I agree that traditional advertising has some serious issues in ts ability to provide tracking and accountability to advertisers.  However, I don’t know that it is necessarily greater than that of PPC advertising, especially based upon the frequency with which online media outlets suspect click fraud occurs (a recent study found as many as 29.5 clicks may be fraudulent).  The fact that the major advertising networks won’t release any statistics also indicates that the percentage of fraudulent clicks is extremely high.

As far as a definintion, I would define “click fraud” as any intentional click on a paid link by one who has no intention of using your services.  Typically, the intention will be to
increase the entity’s own PPC revenue, or increase the advertising costs of others, but definining click fraud in this way might unnecessarily narrow the scope of the term.

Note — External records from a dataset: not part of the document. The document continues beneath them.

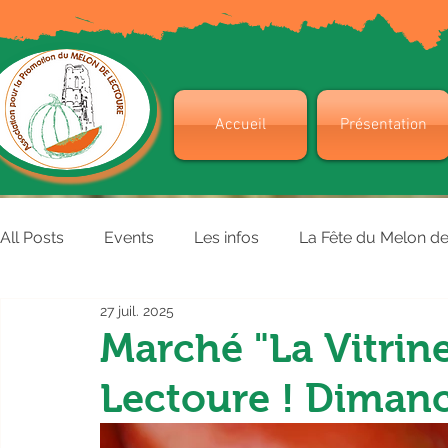
Accueil
Présentation
All Posts
Events
Les infos
La Fête du Melon d
27 juil. 2025
Marché "La Vitrin
Lectoure ! Dimanch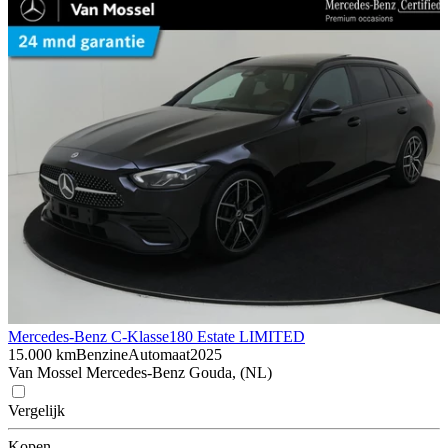
Mercedes-Benz C-Klasse
180 Estate LIMITED
15.000 km
Benzine
Automaat
2025
Van Mossel Mercedes-Benz Gouda, (NL)
Vergelijk
Kopen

Frank Michlick  –  Nov 2, 2006 4:14 PM


Sharing click fraud numbers might help clearing things up, but I disagree with your conclusion that the numbers are very high just because Google/Yahoo! do not publish any numbers.

If you advertise on Google adwords, there are already many metrics applied so that in turn you should actually neither see nor pay for fraudulent clicks on your ads.

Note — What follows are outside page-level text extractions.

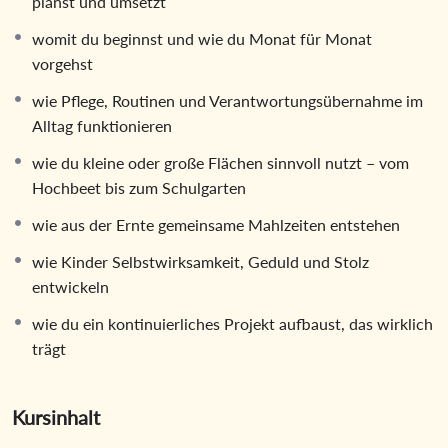
planst und umsetzt
womit du beginnst und wie du Monat für Monat
vorgehst
wie Pflege, Routinen und Verantwortungsübernahme im
Alltag funktionieren
wie du kleine oder große Flächen sinnvoll nutzt – vom
Hochbeet bis zum Schulgarten
wie aus der Ernte gemeinsame Mahlzeiten entstehen
wie Kinder Selbstwirksamkeit, Geduld und Stolz
entwickeln
wie du ein kontinuierliches Projekt aufbaust, das wirklich
trägt
Kursinhalt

Please note that the wired article you cite just says that click fraud can be “as much as 29.5%”. If you track this to the original survey data, it actually is “Alleged Click Fraud”. In the three campaigns that were compared, both other campaigns had numbers under 10%. See the original report here.

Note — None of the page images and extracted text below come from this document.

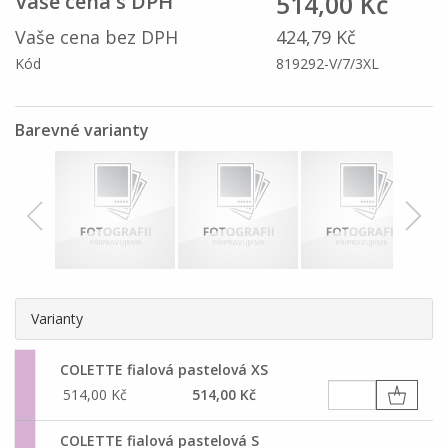
514,00 Kč
Vaše cena s DPH
Vaše cena bez DPH
424,79 Kč
Kód
819292-V/7/3XL
Barevné varianty
Varianty
COLETTE fialová pastelová XS
514,00 Kč
514,00 Kč
COLETTE fialová pastelová S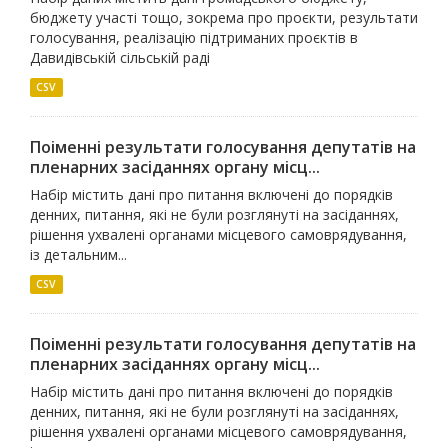
бюджету участі тощо, зокрема про проєкти, результати
голосування, реалізацію підтриманих проєктів в
Давидівській сільській раді
CSV
Поіменні результати голосування депутатів на
пленарних засіданнях органу місц...
Набір містить дані про питання включені до порядків
денних, питання, які не були розглянуті на засіданнях,
рішення ухвалені органами місцевого самоврядування,
із детальним...
CSV
Поіменні результати голосування депутатів на
пленарних засіданнях органу місц...
Набір містить дані про питання включені до порядків
денних, питання, які не були розглянуті на засіданнях,
рішення ухвалені органами місцевого самоврядування,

The group of people that have an interest in showing that click fraud could be a big issue is rather large:

* Advertisers (bring down cost, blame publishers for bad conversion rates)
* Click Fraud Service providers (who btw, also advertise in search engines for their services - in a way an oxymoron)
* Traditional Media (losing their advertisers)


Marc Trachtenberg  –  Nov 2, 2006 4:40 PM


To be clear, I don’t conclude with certainty that the click fraud numbers are high only becuase the major advertising networks won’t release the numbers.  I said that this “indicates” that the percentage of fraudulent clicks is extremely high. I probably should have said “suggests” rather than “indicates” which is what I meant.

As far as Google’s internal metrics which it applies so that advertisers don’t pay for fraudulent clicks, excuse me if I do not have much faith in them, as an advertiser would never know if they are effective since Google does not release any data.  I hardly think Google is investing a significant portion of its vast resources in metrics that take money out of its pockets.

I agree that the group of people that have an interest in showing that click fraud could be a big issue is rather large.  However, regardless of how large this group is or how great their interest, the only people that could shed any light on the situation are the large advertsing networks themselves since they control all the data.  It is highly unlikley that these networks will do so as access to this information could threaten the multi-billion dollar revenue stream that ads generate, which is the foundation of their entire business model.  Thus, the advertising networks have left the rest of us no choice but to rely on theoretical conclusions of allleged click fraud.  If these theoretical conclusions of the high percentage of click fraud are exaggerated, let Google and Yahoo prove it since are the only ones with access to the information.

Publishing click fraud numbers sounds interesting Justin Cooke  –  Jul 15, 2009 3:37 AM

I really like the idea of publishing click fraud numbers.  In addition to avoiding areas where click fraud seems to run rampant, it would allow you to find a better ROI and a CPRC (Cost per REAL click) that would help marketing efforts.  My concern with PPC as an agency is that the margins have to be awfully thin to deliver your client a reasonable ROI.  The person really making money out of this is Google…

It’s hard to argue with PPC as a legitimate marketing strategy, but I’m much more fond of traditional SEO and having it done offshore...but this happens to be easy as an outsourcing company.